だけど気付いていた。差し出された手を掴むには、情報が少なすぎると思っていること。
その手を掴むために、もっと情報が欲しいと思っているってこと。
「信用できないってだけなら、いくらでも答えてやるよ。ただし、証明できるようなもんは一切持ってねえから口先だけになるけどな」
悪戯に口の端を上げた彼を視界に捉えたあと、手はすでに伸びていた。
信用したわけじゃない。
もしかしたら嘘かもしれない。騙されているのかもしれない。
そう思う気持ちがなかったわけじゃないのに、本能で伸ばした手は怯むことなく彼の手に触れる。
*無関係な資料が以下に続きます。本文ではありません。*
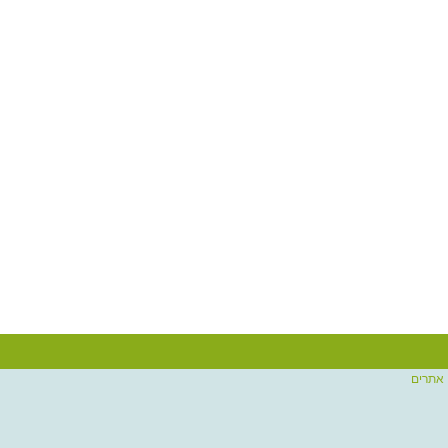
 אתרים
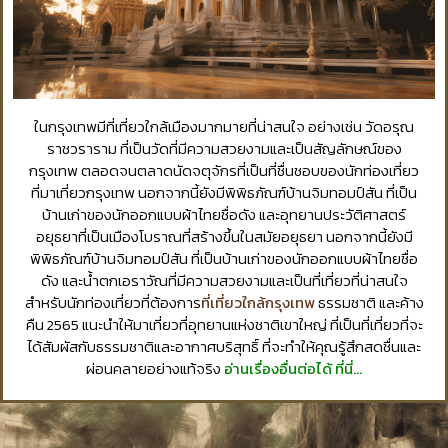
ในกรุงเทพมีที่เที่ยวใกล้เมืองมากมายที่น่าสนใจ อย่างเช่น วัดอรุณ
ราชวราราม ที่เป็นวัดที่มีความสวยงามและเป็นสัญลักษณ์ของ
กรุงเทพ ตลอดจนตลาดนัดจตุจักรที่เป็นที่ชื่นชอบของนักท่องเที่ยว
ที่มาเที่ยวกรุงเทพ นอกจากนี้ยังมีพิพิธภัณฑ์บ้านจิมทอมป์สัน ที่เป็น
บ้านเก่าของนักออกแบบผ้าไทยชื่อดัง และอุทยานประวัติศาสตร์
อยุธยาที่เป็นเมืองโบราณที่สร้างขึ้นในสมัยอยุธยา นอกจากนี้ยังมี
พิพิธภัณฑ์บ้านจิมทอมป์สัน ที่เป็นบ้านเก่าของนักออกแบบผ้าไทยชื่อ
ดัง และน้ำตกเอราวัณที่มีความสวยงามและเป็นที่เที่ยวที่น่าสนใจ
สำหรับนักท่องเที่ยวที่ต้องการ
ที่เที่ยวใกล้กรุงเทพ
ธรรมชาติ และค้าง
คืน 2565 แนะนำให้มาเที่ยวที่อุทยานแห่งชาติเขาใหญ่ ที่เป็นที่เที่ยวที่จะ
ได้สัมผัสกับธรรมชาติและอากาศบริสุทธิ์ ที่จะทำให้คุณรู้สึกสดชื่นและ
ผ่อนคลายอย่างแท้จริง
อ่านเรื่องอื่นต่อได้ ที่นี่…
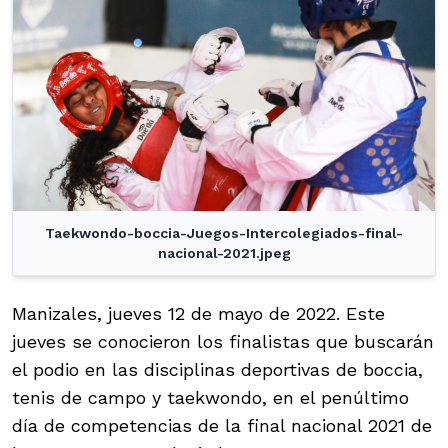
Taekwondo-boccia-Juegos-Intercolegiados-final-
nacional-2021.jpeg
Manizales, jueves 12 de mayo de 2022. Este
jueves se conocieron los finalistas que buscarán
el podio en las disciplinas deportivas de boccia,
tenis de campo y taekwondo, en el penúltimo
día de competencias de la final nacional 2021 de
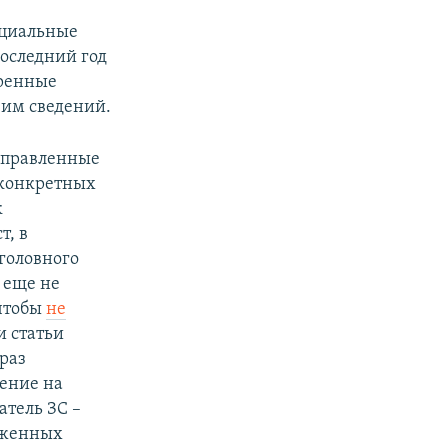
ициальные
последний год
щренные
им сведений.
направленные
 конкретных
к
т, в
головного
 еще не
 чтобы
не
и статьи
раз
ление на
атель ЗС –
руженных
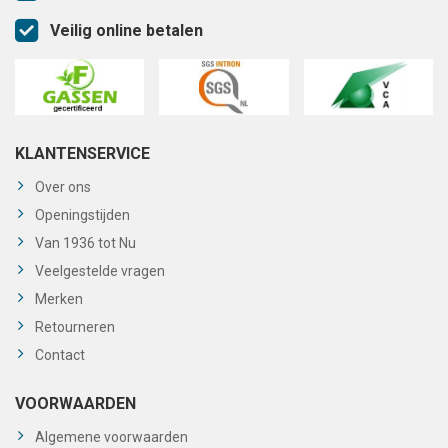
Veilig online betalen
KLANTENSERVICE
Over ons
Openingstijden
Van 1936 tot Nu
Veelgestelde vragen
Merken
Retourneren
Contact
VOORWAARDEN
Algemene voorwaarden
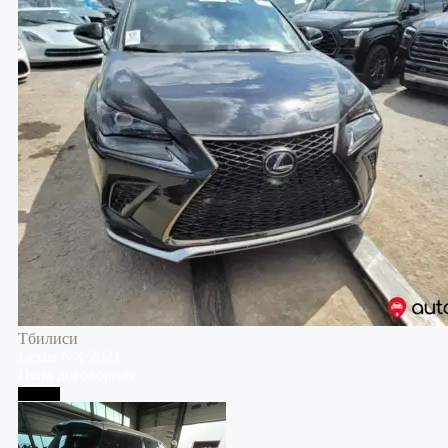
Тбилиси
Lexus
NX
2021
Цена договорная
Тбилиси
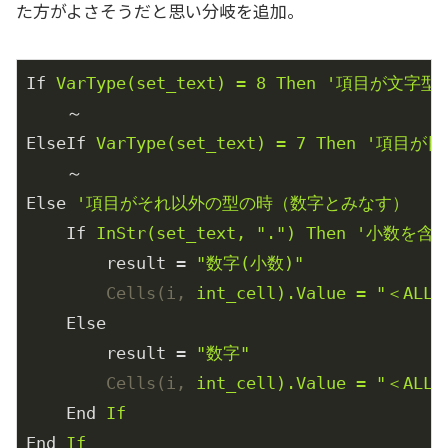
た方がよさそうだと思い分岐を追加。
If
VarType(set_text) = 8 Then '項目が文字
～
ElseIf
VarType(set_text) = 7 Then '項目
～
Else
'項目がそれ以外の型の時（数字とみなす）
If
InStr(set_text, ".") Then '小数
result
 = 
"数字(小数)"
Cells(i,
int_cell).Value = "＜ALL
Else
result
 = 
"数字"
Cells(i,
int_cell).Value = "＜ALL
End
If
End
If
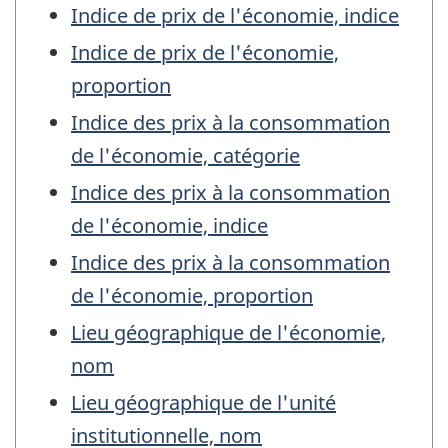
Indice de prix de l'économie, indice
Indice de prix de l'économie,
proportion
Indice des prix à la consommation
de l'économie, catégorie
Indice des prix à la consommation
de l'économie, indice
Indice des prix à la consommation
de l'économie, proportion
Lieu géographique de l'économie,
nom
Lieu géographique de l'unité
institutionnelle, nom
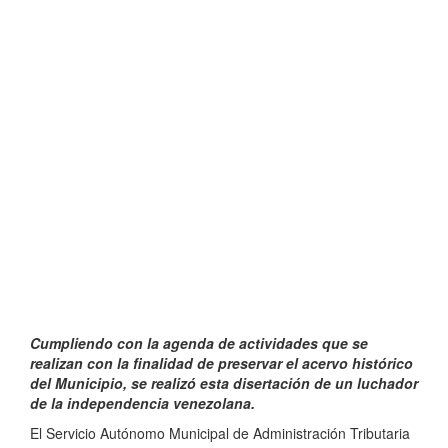
Cumpliendo con la agenda de actividades que se
realizan con la finalidad de preservar el acervo histórico
del Municipio, se realizó esta disertación de un luchador
de la independencia venezolana.
El Servicio Autónomo Municipal de Administración Tributaria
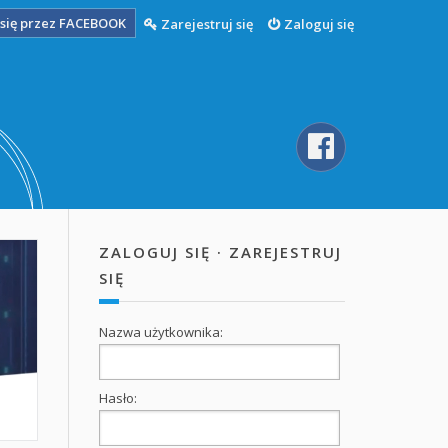
się przez FACEBOOK
Zarejestruj się
Zaloguj się
ZALOGUJ SIĘ
·
ZAREJESTRUJ
SIĘ
Nazwa użytkownika:
Hasło:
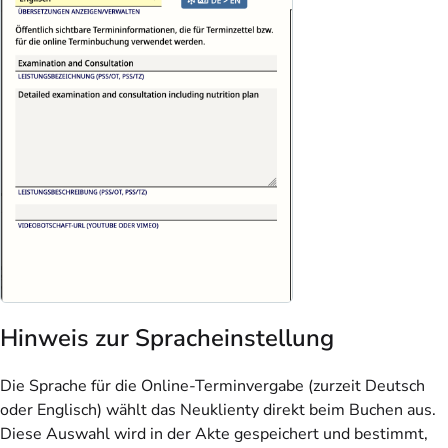
Hinweis zur Spracheinstellung
Die Sprache für die Online-Terminvergabe (zurzeit Deutsch
oder Englisch) wählt das Neuklienty direkt beim Buchen aus.
Diese Auswahl wird in der Akte gespeichert und bestimmt,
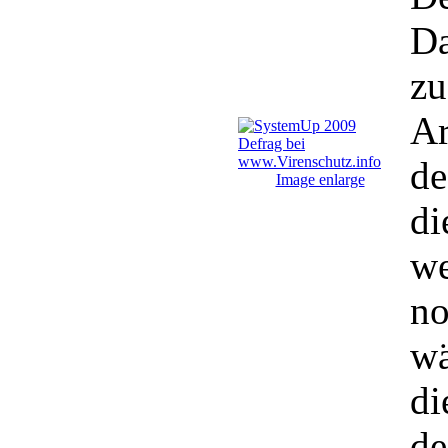
Da
zu
Ar
de
Image enlarge
di
we
no
wä
di
de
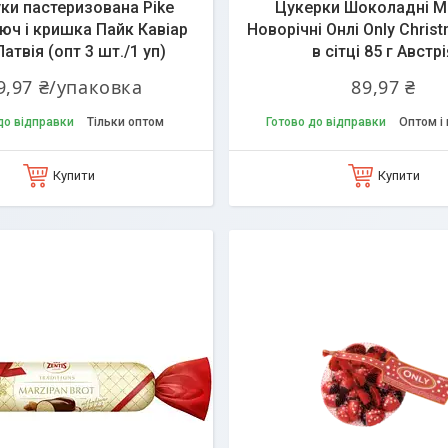
уки пастеризована Pike
Цукерки Шоколадні М
люч і кришка Пайк Кавіар
Новорічні Онлі Only Chris
Латвія (опт 3 шт./1 уп)
в сітці 85 г Австрі
9,97 ₴/упаковка
89,97 ₴
до відправки
Тільки оптом
Готово до відправки
Оптом і 
Купити
Купити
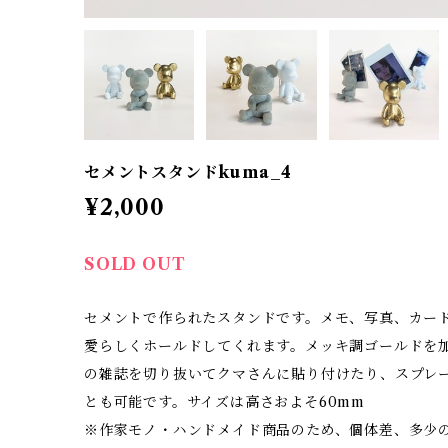
セメントスタンドkuma_4
¥2,000
SOLD OUT
セメントで作られたスタンドです。メモ、写真、カー
愛らしくホールドしてくれます。メッキ調ゴールドを加
の雑誌を切り抜いてクマさんに貼り付けたり、スプレ
とも可能です。サイズは高さおよそ60mm
※作家モノ・ハンドメイド商品のため、個体差、多少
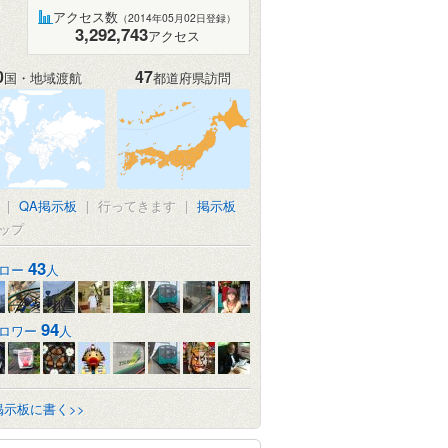
アクセス数
（2014年05月02日登録）
3,292,743
アクセス
0
47
国・地域渡航
都道府県訪問
|
QA掲示板
|
行ってきます
|
掲示板
ップ
43
ロー
人
94
ロワー
人
掲示板に書く>>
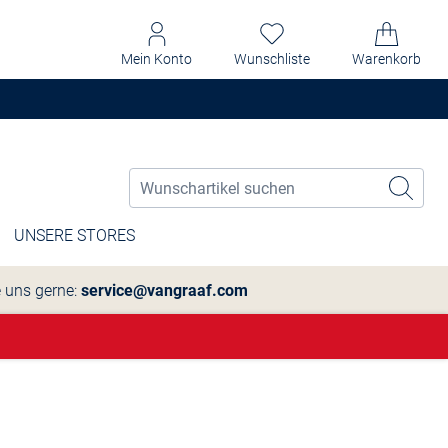
Mein Konto
Wunschliste
Warenkorb
UNSERE STORES
e uns gerne:
service@vangraaf.com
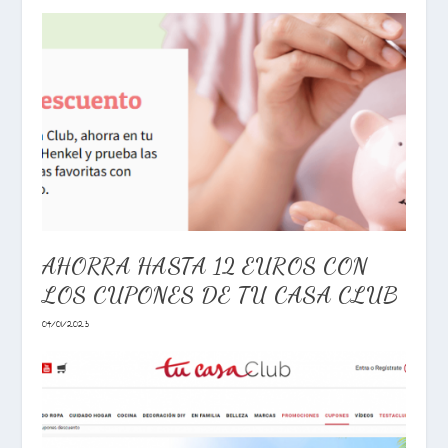
AHORRA HASTA 12 EUROS CON
LOS CUPONES DE TU CASA CLUB
04/01/2023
グッと握り返してきた彼の力強さのせいか、立ち上がる自分の体が一瞬だけとても軽く感じた。
「――っ!?」
突然フードを目いっぱい下に引っ張られたと思ったら、「あんまキョロキョロすんなよ」と彼が言った。
「待っ……!」
ジャリ、という足音に急いで顔を上げると、切れ長の瞳と目が合う。
――あ。
近づく雨期独特の湿っぽい風が吹き、伸ばしっ放しなのであろう彼の髪がふわりと靡いた。
隠れていた顔が露わになっても目を奪われてしまうなんて。